A look at New York women leaders in traditionally male-dominated industries

Women today in the United States are in a better position than in many other parts of the world. 

We have more choices and opportunities, both in our careers and in our personal lives. But there are still plenty of challenges, especially when you're the first woman in a male-dominated occupation. So we're celebrating trailblazing women everywhere who show us how to take risks and win, and introducing you to three extraordinary trailblazers in particular. 

For decades, women law enforcement officers have comprised only about 12% of officers in the United States, according to the U.S. Department of Justice. That's a stark under-representation according to the latest Census Bureau estimates, which show just over 50% of the US Population is female. 

First Deputy Commissioner Tania Kinsella is a trailblazer as the #2 leader in the department, second only to Police Commissioner Edward Caban. She worked her way up starting as a beat officer on Staten Island. 

"With more women, and recruiting more women into the police department and within the higher ranks, not just as cops not just as civilians but in higher ranks, it adds to the emotional intelligence, to the human side of policing," First Deputy Commissioner Tania Kinsella said. 

Commissioner Kinsella tells us that she likes to be out in the community, seeing for herself what the issues are, listening to New Yorkers, and inspiring girls and other women to get involved in law enforcement and join the nation's largest police department.

"What drove me is my passion, community, in serving my community and my city. I love being a part of when the city is safe and when it feels unsafe. I love being a part of cleaning up our city and making a difference with the community that we serve," Kinsella explained. 
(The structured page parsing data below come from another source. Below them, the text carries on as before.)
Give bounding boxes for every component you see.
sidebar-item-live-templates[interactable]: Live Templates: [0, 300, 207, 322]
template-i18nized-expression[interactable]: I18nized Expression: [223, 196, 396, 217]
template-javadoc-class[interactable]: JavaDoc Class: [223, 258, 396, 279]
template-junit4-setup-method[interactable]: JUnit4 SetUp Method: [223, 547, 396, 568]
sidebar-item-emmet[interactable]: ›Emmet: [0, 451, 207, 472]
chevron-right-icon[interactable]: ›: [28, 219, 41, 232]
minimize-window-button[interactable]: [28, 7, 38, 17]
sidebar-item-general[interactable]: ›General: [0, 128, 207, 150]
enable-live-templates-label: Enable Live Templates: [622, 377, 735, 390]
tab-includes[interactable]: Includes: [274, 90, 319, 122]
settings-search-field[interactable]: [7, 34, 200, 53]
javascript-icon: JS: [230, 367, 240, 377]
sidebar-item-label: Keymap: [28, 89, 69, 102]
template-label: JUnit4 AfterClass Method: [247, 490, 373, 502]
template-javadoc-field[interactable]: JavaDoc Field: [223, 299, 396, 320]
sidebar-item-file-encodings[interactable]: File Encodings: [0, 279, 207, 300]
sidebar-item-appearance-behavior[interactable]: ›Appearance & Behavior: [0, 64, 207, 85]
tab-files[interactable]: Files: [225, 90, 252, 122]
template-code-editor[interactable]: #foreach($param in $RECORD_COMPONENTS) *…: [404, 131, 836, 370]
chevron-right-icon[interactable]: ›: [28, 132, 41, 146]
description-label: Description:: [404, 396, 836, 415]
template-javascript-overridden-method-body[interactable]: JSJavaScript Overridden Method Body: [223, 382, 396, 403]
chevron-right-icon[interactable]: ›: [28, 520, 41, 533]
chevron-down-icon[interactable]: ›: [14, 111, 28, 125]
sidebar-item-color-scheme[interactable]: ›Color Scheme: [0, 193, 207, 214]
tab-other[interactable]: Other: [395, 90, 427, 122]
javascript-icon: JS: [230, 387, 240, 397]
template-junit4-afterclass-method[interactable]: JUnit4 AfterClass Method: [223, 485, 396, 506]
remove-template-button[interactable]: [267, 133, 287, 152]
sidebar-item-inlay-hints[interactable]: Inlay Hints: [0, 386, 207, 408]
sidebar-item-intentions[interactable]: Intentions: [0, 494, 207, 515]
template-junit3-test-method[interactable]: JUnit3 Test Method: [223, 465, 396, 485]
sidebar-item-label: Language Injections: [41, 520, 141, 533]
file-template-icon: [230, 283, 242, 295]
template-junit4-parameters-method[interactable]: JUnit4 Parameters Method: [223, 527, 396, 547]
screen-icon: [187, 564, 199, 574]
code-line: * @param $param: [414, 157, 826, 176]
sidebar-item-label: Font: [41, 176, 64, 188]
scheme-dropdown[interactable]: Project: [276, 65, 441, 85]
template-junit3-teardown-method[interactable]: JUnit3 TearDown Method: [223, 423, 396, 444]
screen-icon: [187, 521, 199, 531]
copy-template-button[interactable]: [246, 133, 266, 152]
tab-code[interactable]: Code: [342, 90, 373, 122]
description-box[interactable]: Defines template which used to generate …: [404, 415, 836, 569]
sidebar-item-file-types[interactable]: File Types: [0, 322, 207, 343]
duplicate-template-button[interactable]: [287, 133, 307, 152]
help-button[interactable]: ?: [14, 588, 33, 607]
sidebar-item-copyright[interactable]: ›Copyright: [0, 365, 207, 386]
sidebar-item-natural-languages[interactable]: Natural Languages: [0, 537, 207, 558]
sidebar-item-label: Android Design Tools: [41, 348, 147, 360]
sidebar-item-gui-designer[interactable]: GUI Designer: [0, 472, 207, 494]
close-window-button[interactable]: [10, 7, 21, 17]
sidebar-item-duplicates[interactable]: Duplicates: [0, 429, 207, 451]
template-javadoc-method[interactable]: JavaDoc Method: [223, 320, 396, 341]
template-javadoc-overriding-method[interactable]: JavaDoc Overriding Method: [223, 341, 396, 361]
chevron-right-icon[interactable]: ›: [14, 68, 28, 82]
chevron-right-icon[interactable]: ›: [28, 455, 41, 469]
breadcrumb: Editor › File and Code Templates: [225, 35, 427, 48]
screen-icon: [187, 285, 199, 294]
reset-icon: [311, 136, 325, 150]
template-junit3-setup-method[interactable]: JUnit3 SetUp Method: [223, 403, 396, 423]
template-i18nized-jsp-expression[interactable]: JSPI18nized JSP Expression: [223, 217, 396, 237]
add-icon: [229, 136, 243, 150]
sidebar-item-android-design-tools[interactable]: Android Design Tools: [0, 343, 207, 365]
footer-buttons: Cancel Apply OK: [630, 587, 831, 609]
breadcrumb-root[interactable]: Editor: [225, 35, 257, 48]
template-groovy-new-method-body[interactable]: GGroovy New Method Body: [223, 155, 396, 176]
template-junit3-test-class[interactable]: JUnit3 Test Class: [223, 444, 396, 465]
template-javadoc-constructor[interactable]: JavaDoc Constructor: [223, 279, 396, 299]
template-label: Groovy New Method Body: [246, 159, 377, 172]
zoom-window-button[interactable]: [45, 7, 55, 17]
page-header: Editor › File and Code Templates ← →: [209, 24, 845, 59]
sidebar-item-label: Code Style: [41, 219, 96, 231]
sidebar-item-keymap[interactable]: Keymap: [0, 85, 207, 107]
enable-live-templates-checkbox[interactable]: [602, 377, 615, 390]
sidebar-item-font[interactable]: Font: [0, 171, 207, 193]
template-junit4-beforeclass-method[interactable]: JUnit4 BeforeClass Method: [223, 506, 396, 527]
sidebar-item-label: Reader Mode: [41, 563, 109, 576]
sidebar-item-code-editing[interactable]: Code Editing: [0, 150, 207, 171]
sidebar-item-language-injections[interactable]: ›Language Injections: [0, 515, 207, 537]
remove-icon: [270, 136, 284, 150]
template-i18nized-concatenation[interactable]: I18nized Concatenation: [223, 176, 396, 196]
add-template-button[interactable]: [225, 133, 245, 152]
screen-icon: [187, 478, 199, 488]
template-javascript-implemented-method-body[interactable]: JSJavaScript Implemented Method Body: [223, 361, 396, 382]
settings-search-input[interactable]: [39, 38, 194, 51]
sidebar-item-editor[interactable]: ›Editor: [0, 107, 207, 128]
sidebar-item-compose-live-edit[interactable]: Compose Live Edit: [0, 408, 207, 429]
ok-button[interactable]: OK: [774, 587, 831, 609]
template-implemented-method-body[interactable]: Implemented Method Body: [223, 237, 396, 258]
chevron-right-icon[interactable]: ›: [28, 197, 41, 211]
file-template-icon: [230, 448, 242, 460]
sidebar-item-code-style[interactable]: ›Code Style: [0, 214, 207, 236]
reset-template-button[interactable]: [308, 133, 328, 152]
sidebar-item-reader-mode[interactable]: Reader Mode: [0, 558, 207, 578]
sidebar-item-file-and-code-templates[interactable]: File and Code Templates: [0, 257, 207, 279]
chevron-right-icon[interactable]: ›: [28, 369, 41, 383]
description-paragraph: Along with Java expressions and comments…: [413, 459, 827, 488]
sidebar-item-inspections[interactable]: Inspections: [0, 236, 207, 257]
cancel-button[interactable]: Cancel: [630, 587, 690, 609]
Dr. Jacqueline Fulop-Goodling, better known to her patients and friends as Dr. Jacquie Smiles, comes from a family of dental and medical practitioners. 

She was drawn to dentistry as a child and became the first female Director of the Orthodontic Department at the prestigious Boston University Dental School. She has private practices in New York and Florida.  At her main office in Midtown Manhattan, there's an all-female staff.  They all work hard, so Dr. Jacquie makes it fun at holiday time. While she makes it look glamorous and easy, she admits there's a lot more to it. 
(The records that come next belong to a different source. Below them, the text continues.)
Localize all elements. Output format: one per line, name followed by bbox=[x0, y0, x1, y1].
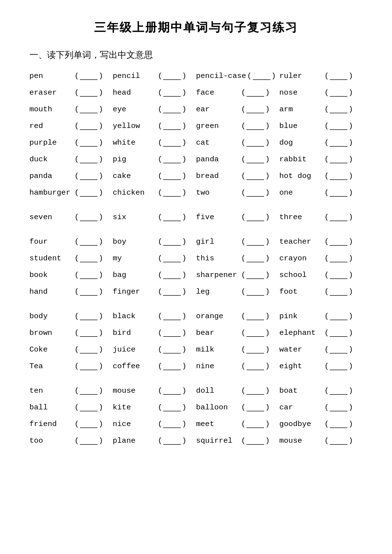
word-label: ear bbox=[196, 105, 240, 114]
answer-blank[interactable] bbox=[163, 420, 181, 428]
word-cell: balloon() bbox=[196, 403, 279, 412]
page-title: 三年级上册期中单词与句子复习练习 bbox=[29, 20, 363, 35]
word-label: teacher bbox=[279, 237, 323, 246]
word-cell: book() bbox=[29, 271, 113, 279]
answer-blank[interactable] bbox=[80, 437, 98, 445]
answer-blank[interactable] bbox=[80, 189, 98, 197]
answer-blank[interactable] bbox=[330, 288, 347, 296]
answer-blank[interactable] bbox=[330, 387, 347, 395]
answer-blank[interactable] bbox=[80, 362, 98, 370]
answer-blank[interactable] bbox=[163, 387, 181, 395]
answer-blank[interactable] bbox=[163, 139, 181, 147]
answer-blank[interactable] bbox=[330, 139, 347, 147]
word-cell: head() bbox=[113, 88, 196, 97]
spacer-row bbox=[29, 201, 363, 209]
answer-blank[interactable] bbox=[163, 122, 181, 130]
answer-blank[interactable] bbox=[163, 437, 181, 445]
answer-blank[interactable] bbox=[330, 312, 347, 320]
answer-blank[interactable] bbox=[163, 346, 181, 353]
answer-blank[interactable] bbox=[246, 346, 264, 353]
answer-blank[interactable] bbox=[80, 238, 98, 246]
answer-blank[interactable] bbox=[246, 122, 264, 130]
word-label: bag bbox=[113, 271, 157, 279]
answer-blank[interactable] bbox=[163, 254, 181, 262]
word-label: hand bbox=[29, 287, 74, 296]
answer-blank[interactable] bbox=[330, 271, 347, 279]
answer-blank[interactable] bbox=[80, 72, 98, 80]
answer-blank[interactable] bbox=[163, 89, 181, 97]
answer-blank[interactable] bbox=[246, 403, 264, 411]
answer-blank[interactable] bbox=[246, 288, 264, 296]
answer-blank[interactable] bbox=[330, 362, 347, 370]
answer-blank[interactable] bbox=[330, 105, 347, 113]
answer-blank[interactable] bbox=[246, 189, 264, 197]
answer-blank[interactable] bbox=[163, 72, 181, 80]
answer-blank[interactable] bbox=[163, 403, 181, 411]
answer-blank[interactable] bbox=[163, 155, 181, 163]
answer-blank[interactable] bbox=[80, 271, 98, 279]
answer-blank[interactable] bbox=[330, 420, 347, 428]
word-row: friend()nice()meet()goodbye() bbox=[29, 416, 363, 432]
answer-blank[interactable] bbox=[80, 172, 98, 180]
answer-blank[interactable] bbox=[246, 387, 264, 395]
word-cell: red() bbox=[29, 122, 113, 130]
answer-blank[interactable] bbox=[163, 271, 181, 279]
word-row: book()bag()sharpener()school() bbox=[29, 267, 363, 283]
answer-blank[interactable] bbox=[246, 89, 264, 97]
answer-blank[interactable] bbox=[246, 139, 264, 147]
answer-blank[interactable] bbox=[80, 89, 98, 97]
answer-blank[interactable] bbox=[246, 437, 264, 445]
answer-blank[interactable] bbox=[246, 172, 264, 180]
answer-blank[interactable] bbox=[246, 362, 264, 370]
answer-blank[interactable] bbox=[80, 155, 98, 163]
word-grid: pen()pencil()pencil-case()ruler()eraser(… bbox=[29, 68, 363, 449]
answer-blank[interactable] bbox=[163, 213, 181, 221]
answer-blank[interactable] bbox=[80, 403, 98, 411]
answer-blank[interactable] bbox=[163, 362, 181, 370]
answer-blank[interactable] bbox=[246, 238, 264, 246]
answer-blank[interactable] bbox=[163, 172, 181, 180]
answer-blank[interactable] bbox=[80, 420, 98, 428]
answer-blank[interactable] bbox=[246, 213, 264, 221]
answer-blank[interactable] bbox=[330, 89, 347, 97]
answer-blank[interactable] bbox=[80, 105, 98, 113]
answer-blank[interactable] bbox=[80, 254, 98, 262]
answer-blank[interactable] bbox=[80, 139, 98, 147]
answer-blank[interactable] bbox=[246, 254, 264, 262]
answer-blank[interactable] bbox=[163, 238, 181, 246]
answer-blank[interactable] bbox=[80, 346, 98, 353]
answer-blank[interactable] bbox=[80, 122, 98, 130]
answer-blank[interactable] bbox=[253, 72, 270, 80]
answer-blank[interactable] bbox=[246, 329, 264, 337]
answer-blank[interactable] bbox=[330, 346, 347, 353]
answer-blank[interactable] bbox=[330, 254, 347, 262]
answer-blank[interactable] bbox=[330, 189, 347, 197]
answer-blank[interactable] bbox=[163, 105, 181, 113]
answer-blank[interactable] bbox=[163, 312, 181, 320]
answer-blank[interactable] bbox=[246, 312, 264, 320]
answer-blank[interactable] bbox=[80, 387, 98, 395]
answer-blank[interactable] bbox=[330, 437, 347, 445]
answer-blank[interactable] bbox=[330, 403, 347, 411]
answer-blank[interactable] bbox=[330, 329, 347, 337]
word-label: five bbox=[196, 213, 240, 222]
answer-blank[interactable] bbox=[246, 420, 264, 428]
answer-blank[interactable] bbox=[246, 271, 264, 279]
answer-blank[interactable] bbox=[246, 105, 264, 113]
answer-blank[interactable] bbox=[80, 288, 98, 296]
answer-blank[interactable] bbox=[80, 312, 98, 320]
answer-blank[interactable] bbox=[330, 122, 347, 130]
answer-blank[interactable] bbox=[80, 213, 98, 221]
spacer-row bbox=[29, 226, 363, 233]
answer-blank[interactable] bbox=[80, 329, 98, 337]
answer-blank[interactable] bbox=[330, 72, 347, 80]
answer-blank[interactable] bbox=[163, 288, 181, 296]
answer-blank[interactable] bbox=[330, 172, 347, 180]
answer-blank[interactable] bbox=[330, 238, 347, 246]
answer-blank[interactable] bbox=[330, 213, 347, 221]
answer-blank[interactable] bbox=[246, 155, 264, 163]
answer-blank[interactable] bbox=[163, 329, 181, 337]
word-label: school bbox=[279, 271, 323, 279]
answer-blank[interactable] bbox=[330, 155, 347, 163]
answer-blank[interactable] bbox=[163, 189, 181, 197]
"Running a small business with all the hats that we wear, of being a friend, a mother, a small business owner, and the lights go on and with all of the rules and regulations, CE credits and maintaining your license," Dr. Jacquie Smiles said. 
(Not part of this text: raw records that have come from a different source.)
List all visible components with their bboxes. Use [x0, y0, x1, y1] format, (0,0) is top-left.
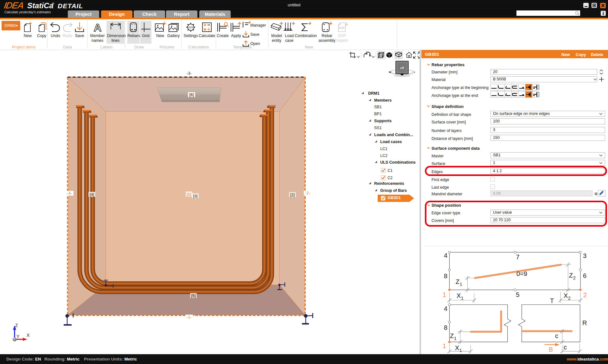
svg-text:4: 4 [444, 305, 447, 312]
svg-text:X: X [27, 333, 30, 338]
svg-text:Z: Z [15, 323, 18, 328]
svg-text:c: c [564, 344, 567, 351]
svg-text:IDEA: IDEA [4, 1, 24, 10]
svg-text:</>: </> [188, 25, 193, 29]
svg-text:StatiCa: StatiCa [27, 1, 54, 10]
svg-text:Z: Z [456, 278, 459, 285]
svg-text:-2-: -2- [305, 191, 310, 195]
svg-text:[1]: [1] [187, 192, 191, 197]
svg-text:Z: Z [450, 332, 454, 339]
svg-text:2: 2 [583, 292, 587, 298]
svg-text:[6]: [6] [189, 93, 194, 97]
svg-text:2: 2 [573, 275, 576, 280]
svg-text:DETAIL: DETAIL [58, 2, 83, 9]
svg-text:R: R [582, 319, 587, 326]
svg-text:1: 1 [443, 342, 446, 349]
svg-text:B: B [549, 346, 553, 353]
svg-text:8: 8 [444, 273, 447, 279]
svg-text:7: 7 [516, 254, 519, 260]
svg-text:X: X [457, 292, 461, 299]
svg-text:1: 1 [459, 348, 462, 353]
svg-text:[4]: [4] [90, 192, 94, 197]
svg-text:1: 1 [454, 336, 457, 341]
svg-text:8: 8 [444, 324, 447, 331]
svg-text:T: T [550, 297, 554, 304]
svg-text:4: 4 [444, 252, 447, 259]
svg-text:5: 5 [516, 291, 519, 298]
svg-text:c: c [555, 332, 558, 339]
svg-text:Z: Z [569, 272, 573, 279]
svg-text:2: 2 [568, 296, 571, 301]
svg-text:1: 1 [461, 296, 464, 301]
svg-text:1: 1 [443, 291, 446, 298]
svg-text:-1-: -1- [187, 315, 191, 319]
svg-text:3: 3 [583, 252, 586, 259]
svg-text:-4-: -4- [67, 191, 72, 196]
svg-text:0=9: 0=9 [516, 270, 527, 277]
svg-text:Y: Y [16, 334, 20, 339]
svg-text:[5]: [5] [191, 294, 196, 298]
svg-text:DXF: DXF [339, 26, 345, 29]
svg-text:-3-: -3- [187, 71, 191, 76]
svg-text:®: ® [52, 2, 54, 5]
svg-text:X: X [455, 344, 459, 351]
svg-text:[3]: [3] [193, 194, 198, 198]
svg-text:6: 6 [583, 272, 586, 279]
svg-text:X: X [564, 292, 568, 299]
svg-text:[2]: [2] [290, 193, 295, 197]
svg-text:+Y: +Y [400, 66, 404, 70]
svg-text:1: 1 [460, 282, 462, 287]
svg-text:A: A [93, 22, 101, 33]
With her orthodontic work and as an entrepreneur, Dr. Jacquie Smiles has had to walk into many rooms where she is the only woman, something many trailblazers face. 

She said, "if they're not taking you seriously, don't let it get to you."

Architect Kimberly Dowdell made history when she was named the 100th president of the American Institute of Architects and the first Black woman in that position. She says seeing buildings abandoned and torn down as a child inspired her to be a positive force for change. Dowdell believes that buildings can do more than  just serve their physical purpose. 

"I wanted to help people, and I felt that being an architect would help me be supportive of my community and kind of healing not just the building but also the people that are impacted by the building," Kimberly Dowdell said. 

Only about 23% of architects are women. Dowdell says it takes years of hard work to become an architect, but any dream is achievable if you stay focused.